Fay trottete zur Tür herein, knurrend, und Anya saß wie der Blitz aufrecht im Bett. Die Glückskatze sprang mit aufgeplustertem Fell auf die Fensterbank und fauchte. Irgendwo in der Dunkelheit des Hauses jodelte Vern. Sparky rollte sich noch enger um seinen Eierbeutel und klammerte sich mit den Zehen fest. In der Finsternis waren seine Pupillen geweitet, die Augen rund und schwarz und kalt wie die des Mannes im Museum.

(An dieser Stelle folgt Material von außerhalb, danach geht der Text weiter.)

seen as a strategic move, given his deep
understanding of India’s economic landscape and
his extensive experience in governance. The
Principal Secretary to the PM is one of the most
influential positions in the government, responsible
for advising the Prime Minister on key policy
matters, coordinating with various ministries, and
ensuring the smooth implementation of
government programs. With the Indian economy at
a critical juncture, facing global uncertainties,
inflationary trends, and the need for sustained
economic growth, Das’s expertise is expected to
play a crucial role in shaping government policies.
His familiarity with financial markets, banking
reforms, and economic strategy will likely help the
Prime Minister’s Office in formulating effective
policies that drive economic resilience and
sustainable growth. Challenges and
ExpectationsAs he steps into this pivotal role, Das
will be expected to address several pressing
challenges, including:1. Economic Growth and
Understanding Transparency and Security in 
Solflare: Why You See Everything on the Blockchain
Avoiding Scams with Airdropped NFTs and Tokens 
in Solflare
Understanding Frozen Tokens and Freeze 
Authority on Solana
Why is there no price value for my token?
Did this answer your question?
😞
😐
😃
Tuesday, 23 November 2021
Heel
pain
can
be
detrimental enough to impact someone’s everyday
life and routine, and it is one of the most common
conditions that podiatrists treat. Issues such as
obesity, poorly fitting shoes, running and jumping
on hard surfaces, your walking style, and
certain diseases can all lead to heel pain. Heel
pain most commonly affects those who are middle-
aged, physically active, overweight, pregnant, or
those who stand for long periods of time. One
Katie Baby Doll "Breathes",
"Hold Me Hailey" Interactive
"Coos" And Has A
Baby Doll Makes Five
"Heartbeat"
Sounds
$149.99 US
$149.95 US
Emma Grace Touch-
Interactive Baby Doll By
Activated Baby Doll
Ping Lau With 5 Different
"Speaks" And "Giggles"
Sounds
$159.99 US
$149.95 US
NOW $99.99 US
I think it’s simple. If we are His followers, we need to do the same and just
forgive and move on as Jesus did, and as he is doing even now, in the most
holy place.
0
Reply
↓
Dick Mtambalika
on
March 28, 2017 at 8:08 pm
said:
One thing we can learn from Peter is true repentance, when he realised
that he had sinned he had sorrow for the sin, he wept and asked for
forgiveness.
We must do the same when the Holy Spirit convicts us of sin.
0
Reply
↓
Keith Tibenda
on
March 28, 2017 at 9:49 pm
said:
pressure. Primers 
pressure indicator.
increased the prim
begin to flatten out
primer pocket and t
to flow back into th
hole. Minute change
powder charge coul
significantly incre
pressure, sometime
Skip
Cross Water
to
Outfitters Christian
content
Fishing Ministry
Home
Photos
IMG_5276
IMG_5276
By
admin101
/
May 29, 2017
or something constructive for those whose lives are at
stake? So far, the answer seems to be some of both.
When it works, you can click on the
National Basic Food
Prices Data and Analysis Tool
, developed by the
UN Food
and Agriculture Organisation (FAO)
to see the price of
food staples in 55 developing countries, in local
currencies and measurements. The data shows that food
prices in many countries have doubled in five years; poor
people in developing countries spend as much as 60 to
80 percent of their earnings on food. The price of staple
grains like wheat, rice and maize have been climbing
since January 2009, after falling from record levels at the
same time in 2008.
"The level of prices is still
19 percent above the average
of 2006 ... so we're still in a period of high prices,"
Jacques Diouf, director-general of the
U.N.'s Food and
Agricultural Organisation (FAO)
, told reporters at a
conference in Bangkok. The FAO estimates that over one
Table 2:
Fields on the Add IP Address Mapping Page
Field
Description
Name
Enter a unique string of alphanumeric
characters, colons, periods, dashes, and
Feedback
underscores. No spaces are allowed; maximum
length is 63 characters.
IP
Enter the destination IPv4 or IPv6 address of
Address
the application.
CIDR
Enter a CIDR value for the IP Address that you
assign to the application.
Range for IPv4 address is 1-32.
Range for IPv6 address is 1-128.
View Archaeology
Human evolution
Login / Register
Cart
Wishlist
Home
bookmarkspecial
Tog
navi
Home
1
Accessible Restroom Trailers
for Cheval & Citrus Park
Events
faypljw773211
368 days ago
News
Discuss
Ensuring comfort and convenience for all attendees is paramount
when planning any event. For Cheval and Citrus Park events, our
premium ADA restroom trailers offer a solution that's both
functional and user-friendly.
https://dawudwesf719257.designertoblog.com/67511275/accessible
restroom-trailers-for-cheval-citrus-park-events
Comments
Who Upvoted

Anya kroch zum Fenster und schob den zarten Vorhang zur Seite. Fetzen von etwas Substanzlosem flatterten vorüber wie ein Kaiserfisch in einem Aquarium. Andere kamen dazu, verweilten vor dem Fenster und legten ihre Hände an das Glas.
Geister. In der brodelnden Dunkelheit konnte Anya ihre sich windenden Gestalten erkennen, als sie nach einem Weg ins Innere des Hauses suchten. Sie flatterten hinauf zum Dach, huschten um das Fundament herum, fummelten an dem Stromanschlussmasten auf dem Haus ebenso herum wie an der Gasuhr. Anya umklammerte das Fensterbrett so krampfhaft, dass ihre Knöchel weiß hervortraten. Hinter sich hörte sie Katies Schritte. Sie drehte sich um und sah die Hexe im Nachthemd vor sich. In der rechten Hand hielt sie eine Kerze, die nach Wachsmyrte roch. In der linken hatte sie ein Zeremonienschwert.